Write out the data word for word and drop any picture you find.

GIVEN INFORMATION
# # # #

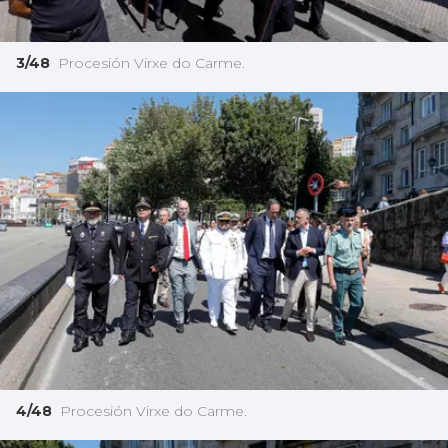
3/48
Procesión Virxe do Carme.
4/48
Procesión Virxe do Carme.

# # # #

OUTPUT FOR THIS EXERCISE
3/48
Procesión Virxe do Carme.
4/48
Procesión Virxe do Carme.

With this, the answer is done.